Luis Fernández Molina

Desde que David la consagró como capital su reino y también como sitio del (primer) Templo, todos reconocieron la trascendencia de Jerusalén. Era claro que esta ciudad tan destacada era pieza apetecida por sus muchos enemigos, de allí sus grandes murallas; más de 30 profecías bíblicas advierten sobre la destrucción y ruina de la ciudad, destacan las advertencias de Jeremías, Ezequiel, Samuel, pero hay también de Daniel, Nehemías, Miqueas y otros. Cabe recordar las palabras de Jesús cuando anticipó su inminente destrucción (Lucas 21, 24). Es que Jerusalén es la joya engarzada en un país, Israel, que parece en medio de dos gigantescas mandíbulas. Dos civilizaciones que han prevalecido a lo largo de las centurias con algunas transformaciones en las épocas: en el norte los Hititas y el sur Egipto de los faraones; con el tiempo se fueron convirtiendo en el Egipto árabe y el Imperio Otomano o turco (al que la región que estuvieron sojuzgados por muchos siglos hasta la Primera Guerra Mundial). A esa presión se le agregan los ricos imperios del este, Asiria, Babilonia y Persia y por el oeste las constantes invasiones provenientes del mar.

En el corazón está Jerusalén, la ciudad Santa. Era una urbe próspera, cosmopolita en la que convergían diferentes culturas y donde cruzaban caravanas comerciales. Pero algo más, era la cuna de una nueva forma de entender la divinidad, era un concepto que redundaría en una nueva manera de entender la realidad, ideas que habrían de cambiar el pensamiento de occidente y el curso de la Historia. Entre esos milenarios muros germinó el monoteísmo.

Era la ciudad del culto y de obligada peregrinación de todos los judíos de la región y de los que habitaban en toda la cuenca oriental del Mediterráneo (Egipto, Libia, Grecia, Anatolia). Lucas nos recuerda que la familia de Jesús peregrinaba “todos los años para la pascua”. Marta y María, y su conocido hermano Lázaro vivían en Betania, a 3 kilómetros de Jerusalén y eran muy amigos de Jesús; es claro que Jesús constantemente viajaba a esa ciudad desde su natal Galilea.
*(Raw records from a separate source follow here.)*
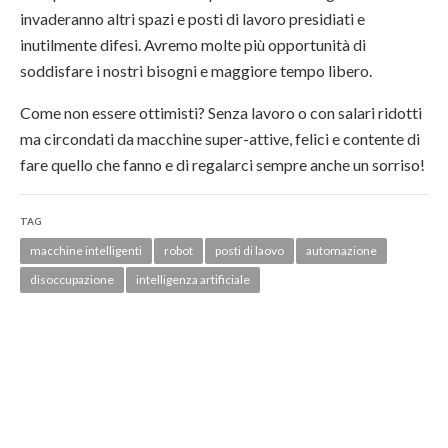
invaderanno altri spazi e posti di lavoro presidiati e
inutilmente difesi. Avremo molte più opportunità di
soddisfare i nostri bisogni e maggiore tempo libero.
Come non essere ottimisti? Senza lavoro o con salari ridotti
ma circondati da macchine super-attive, felici e contente di
fare quello che fanno e di regalarci sempre anche un sorriso!
TAG
macchine intelligenti
robot
posti di laovo
automazione
disoccupazione
intelligenza artificiale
No perdamos de vista que se le conocía como el Galileo o el Nazareno. En ambos casos se hace referencia a las provincias del norte. El lugar materno es Nazaret y el lugar que escogió para su residencia era Cafarnaúm. Desde ese lugar organizaba sus giras de enseñanza u también desde ese lugar viajaba a la ciudad Santa, una vez al año. Un viaje largo que habría tomado 6 o 7 días atravesando Samaria que tiene unos parajes desiertos y poco propicios (hoy territorio palestino ocupado).
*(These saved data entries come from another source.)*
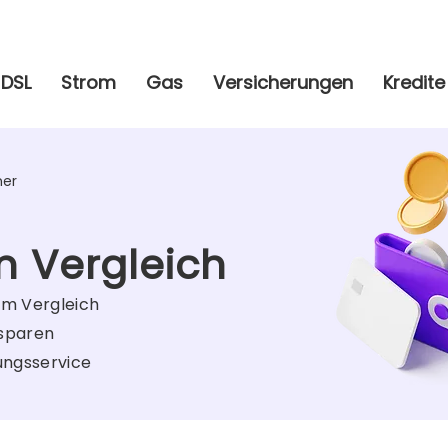
ür jeden Abschluss erhältst Du zusätzlich
15 Euro
Cashback!
DSL
Strom
Gas
Versicherungen
Kredite
er
im Vergleich
im Vergleich
 sparen
ungsservice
Por lo mismo, con ese apego a su ciudad es impensable que los judíos la hayan abandonado voluntariamente. Por el contrario, las distintas fuerzas invasoras hicieron que la desocuparan; en otras palabras, dispersaron a todos los habitantes. Una tragedia colectiva que se repitió a lo largo de los siglos. Un escenario diferente al mundo de los mayas; al día de hoy los arqueólogos e historiadores no tienen en claro por qué los habitantes dejaron las grandes ciudades como Tikal, Chichén Itzá o El Mirador. La teoría dominante es que las abandonaron, pero no hay coincidencia en cuanto a la razón que provocó ese cataclismo maya. En todo caso parece que fueron desocupaciones voluntarias, aunque posiblemente forzadas por hechos externos como hambrunas, guerras y epidemias.

Los primeros invasores de Israel fueron los asirios cerca del 732 AC, que atacaron sobre todo la región de Samaria. Luego llegaron los babilonios siguiendo las órdenes del terrible Nabucodonosor, que tomaron de cautivos a casi toda la población.